Updating CFD server E5-2697AV4 to something faster (x2/x3 the speed)

andy_ · October 11, 2024, 04:31

Quote:

Originally Posted by MFGT

The old server ran with 2600Mhz clock speed maximum, which is 25% less. So I dont understand its the same performance. We use the old 8x16 GB 2133MHz RAM and according to our IT, it is placed in the correct sockets. Furher carry over is the data HDD.

A plot of time vs number of cores (1, 2, 4, 8, 16, 32) with a decent sized CFD problem (e.g. 2M mesh like the pinned openfoam benchmark) will enable you to see when memory access starts to become the bottleneck. This may provide a clue to what's wrong. For example, the single core result may not line up with the benchmark of others, the efficiency may start plumetting at low cores (memory in wrong sockets), etc...

What tends to matter most for implicit CFD simulations is the number of memory channels. Your new system has either 8 or 16 depending on whether you have 1 or 2 processors. Your old dual Xeon system has 8 channels. So if your new system has only 1 processor I would expect implicit CFD performance to be in the same ballpark with the same memory. But information on parallel efficiency would help with being sure about where the bottleneck lies.

PS If you are only using 8 memory chips with 2 processors then that is very likely the problem since there are 16 memory channels. 8 more memory chips is likely to double the performance for runs using higher numbers of cores.

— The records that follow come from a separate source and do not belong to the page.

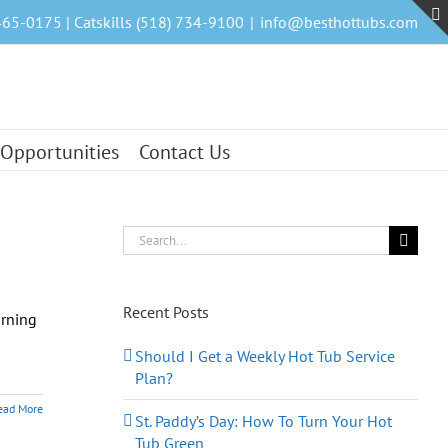
465-0175 | Catskills (518) 734-9100
|
info@besthottubs.com
 Opportunities
Contact Us
Search
for:
Recent Posts
arning
Should I Get a Weekly Hot Tub Service
Plan?
ead More
St. Paddy’s Day: How To Turn Your Hot
Tub Green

MFGT · October 11, 2024, 06:44

Thanks for your inpout Andy. Memory size is no issue, its propably the Speed.

And new RAM wasnt in budget unfortunatly.

So we are working on the DIMM population order at the moment.
According to the manual (https://www.hpe.com/psnow/doc/a00038346enw) we have set the 8 DIMMs in all white slots of Channels C, D, G and H of both processors, so they should run in quad channel mode. There is just this note at 8 DIMMs ***:
*** Recommended only with processors that have 128 MB L3 cache or less.
Well, the 7F52 has 256MB, is this an issue? Should be indeed also use more than 8 Dimms then?

Previously we had the 8 DIMMs in two channels per processor. Strangely enough this was faster?

edit:found the error, 1 DIMM wasnt clicked in correctly.

andy_ · October 11, 2024, 07:27

As far as I can see your system is behaving as expected when populated with insufficient memory chips. When budget allows buying the extra memory chips will likely double the performance when using higher number of cores with an implicit CFD problem of reasonable size and hence bring the performance inline with what you had hoped.

I have no experience with how to configure too few memory chips because it is not something I have ever considered doing given it substantially reduces the effective number of cores available for largish CFD runs. If you run a reasonably large implicit CFD benchmark on 1, 2, 4, 8, 16, 32, 64 cores and plot the parallel efficiency it will likely show there is currently little to be gained by using more than around 16 cores. If the machine is also used for other types of simulations these may run with a better parallel efficiency.

andy_ · October 11, 2024, 07:33

Quote:

Originally Posted by MFGT

edit:found the error, 1 DIMM wasnt clicked in correctly.

This has given you the expected overall performance or brought the populating different slots with different configurations in line with expectations?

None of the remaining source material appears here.